=== Begin Enclosure ===
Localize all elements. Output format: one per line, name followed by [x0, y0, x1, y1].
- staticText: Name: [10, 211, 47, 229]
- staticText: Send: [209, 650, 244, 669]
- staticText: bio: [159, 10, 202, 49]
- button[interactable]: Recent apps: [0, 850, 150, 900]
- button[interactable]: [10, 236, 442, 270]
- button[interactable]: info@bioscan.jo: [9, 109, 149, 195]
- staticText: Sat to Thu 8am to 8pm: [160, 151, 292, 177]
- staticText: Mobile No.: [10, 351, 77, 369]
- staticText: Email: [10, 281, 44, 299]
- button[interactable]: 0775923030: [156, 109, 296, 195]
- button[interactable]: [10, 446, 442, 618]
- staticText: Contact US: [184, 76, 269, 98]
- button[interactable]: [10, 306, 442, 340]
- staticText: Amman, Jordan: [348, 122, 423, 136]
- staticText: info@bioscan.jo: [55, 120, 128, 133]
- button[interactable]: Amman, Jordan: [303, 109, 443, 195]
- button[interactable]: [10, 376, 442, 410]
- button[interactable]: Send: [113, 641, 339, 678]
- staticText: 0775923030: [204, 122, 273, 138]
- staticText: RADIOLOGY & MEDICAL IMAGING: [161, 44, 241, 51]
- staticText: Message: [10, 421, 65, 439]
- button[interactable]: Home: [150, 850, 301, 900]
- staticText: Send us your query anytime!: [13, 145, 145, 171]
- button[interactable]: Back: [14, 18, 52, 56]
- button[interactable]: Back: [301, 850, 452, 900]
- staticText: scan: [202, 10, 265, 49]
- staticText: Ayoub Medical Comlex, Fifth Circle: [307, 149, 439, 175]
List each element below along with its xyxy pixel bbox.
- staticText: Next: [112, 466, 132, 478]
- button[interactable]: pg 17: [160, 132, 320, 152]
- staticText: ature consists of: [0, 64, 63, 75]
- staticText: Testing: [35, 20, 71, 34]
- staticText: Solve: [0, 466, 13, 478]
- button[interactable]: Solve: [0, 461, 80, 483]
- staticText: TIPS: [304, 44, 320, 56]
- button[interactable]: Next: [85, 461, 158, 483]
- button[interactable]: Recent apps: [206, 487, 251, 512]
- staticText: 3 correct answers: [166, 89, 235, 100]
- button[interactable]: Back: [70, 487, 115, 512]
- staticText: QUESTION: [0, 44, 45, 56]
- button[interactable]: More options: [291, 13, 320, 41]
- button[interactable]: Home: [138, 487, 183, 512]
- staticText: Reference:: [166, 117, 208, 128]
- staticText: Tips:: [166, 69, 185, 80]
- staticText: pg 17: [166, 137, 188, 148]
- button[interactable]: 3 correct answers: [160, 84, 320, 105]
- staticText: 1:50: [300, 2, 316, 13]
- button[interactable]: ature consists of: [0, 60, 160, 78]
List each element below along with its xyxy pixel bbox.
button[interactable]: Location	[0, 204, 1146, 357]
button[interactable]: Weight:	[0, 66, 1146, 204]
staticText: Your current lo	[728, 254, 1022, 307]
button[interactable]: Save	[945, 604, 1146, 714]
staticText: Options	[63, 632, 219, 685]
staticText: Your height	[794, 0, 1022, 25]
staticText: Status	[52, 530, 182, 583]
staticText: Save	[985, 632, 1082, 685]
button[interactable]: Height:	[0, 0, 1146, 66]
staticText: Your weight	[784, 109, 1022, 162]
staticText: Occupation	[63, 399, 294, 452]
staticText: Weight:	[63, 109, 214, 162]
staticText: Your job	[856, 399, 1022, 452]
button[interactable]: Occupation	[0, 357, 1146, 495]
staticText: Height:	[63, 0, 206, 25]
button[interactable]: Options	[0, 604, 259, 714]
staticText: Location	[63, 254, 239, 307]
=== End Enclosure ===
■ **What needs to be done**
The records above are to be set down again exactly as written.

■ **Response area**
Localize all elements. Output format: one per line, name followed by [x0, y0, x1, y1].
- staticText: Name: [10, 211, 47, 229]
- staticText: Send: [209, 650, 244, 669]
- staticText: bio: [159, 10, 202, 49]
- button[interactable]: Recent apps: [0, 850, 150, 900]
- button[interactable]: [10, 236, 442, 270]
- button[interactable]: info@bioscan.jo: [9, 109, 149, 195]
- staticText: Sat to Thu 8am to 8pm: [160, 151, 292, 177]
- staticText: Mobile No.: [10, 351, 77, 369]
- staticText: Email: [10, 281, 44, 299]
- button[interactable]: 0775923030: [156, 109, 296, 195]
- button[interactable]: [10, 446, 442, 618]
- staticText: Contact US: [184, 76, 269, 98]
- button[interactable]: [10, 306, 442, 340]
- staticText: Amman, Jordan: [348, 122, 423, 136]
- staticText: info@bioscan.jo: [55, 120, 128, 133]
- button[interactable]: Amman, Jordan: [303, 109, 443, 195]
- button[interactable]: [10, 376, 442, 410]
- button[interactable]: Send: [113, 641, 339, 678]
- staticText: 0775923030: [204, 122, 273, 138]
- staticText: RADIOLOGY & MEDICAL IMAGING: [161, 44, 241, 51]
- staticText: Message: [10, 421, 65, 439]
- button[interactable]: Home: [150, 850, 301, 900]
- staticText: Send us your query anytime!: [13, 145, 145, 171]
- button[interactable]: Back: [14, 18, 52, 56]
- button[interactable]: Back: [301, 850, 452, 900]
- staticText: scan: [202, 10, 265, 49]
- staticText: Ayoub Medical Comlex, Fifth Circle: [307, 149, 439, 175]
List each element below along with its xyxy pixel bbox.
- staticText: Next: [112, 466, 132, 478]
- button[interactable]: pg 17: [160, 132, 320, 152]
- staticText: ature consists of: [0, 64, 63, 75]
- staticText: Testing: [35, 20, 71, 34]
- staticText: Solve: [0, 466, 13, 478]
- button[interactable]: Solve: [0, 461, 80, 483]
- staticText: TIPS: [304, 44, 320, 56]
- button[interactable]: Next: [85, 461, 158, 483]
- button[interactable]: Recent apps: [206, 487, 251, 512]
- staticText: 3 correct answers: [166, 89, 235, 100]
- button[interactable]: Back: [70, 487, 115, 512]
- staticText: QUESTION: [0, 44, 45, 56]
- button[interactable]: More options: [291, 13, 320, 41]
- button[interactable]: Home: [138, 487, 183, 512]
- staticText: Reference:: [166, 117, 208, 128]
- staticText: Tips:: [166, 69, 185, 80]
- staticText: pg 17: [166, 137, 188, 148]
- button[interactable]: 3 correct answers: [160, 84, 320, 105]
- staticText: 1:50: [300, 2, 316, 13]
- button[interactable]: ature consists of: [0, 60, 160, 78]
List each element below along with its xyxy pixel bbox.
button[interactable]: Location	[0, 204, 1146, 357]
button[interactable]: Weight:	[0, 66, 1146, 204]
staticText: Your current lo	[728, 254, 1022, 307]
button[interactable]: Save	[945, 604, 1146, 714]
staticText: Options	[63, 632, 219, 685]
staticText: Your height	[794, 0, 1022, 25]
staticText: Status	[52, 530, 182, 583]
staticText: Save	[985, 632, 1082, 685]
button[interactable]: Height:	[0, 0, 1146, 66]
staticText: Your weight	[784, 109, 1022, 162]
staticText: Occupation	[63, 399, 294, 452]
staticText: Weight:	[63, 109, 214, 162]
staticText: Your job	[856, 399, 1022, 452]
button[interactable]: Occupation	[0, 357, 1146, 495]
staticText: Height:	[63, 0, 206, 25]
button[interactable]: Options	[0, 604, 259, 714]
staticText: Location	[63, 254, 239, 307]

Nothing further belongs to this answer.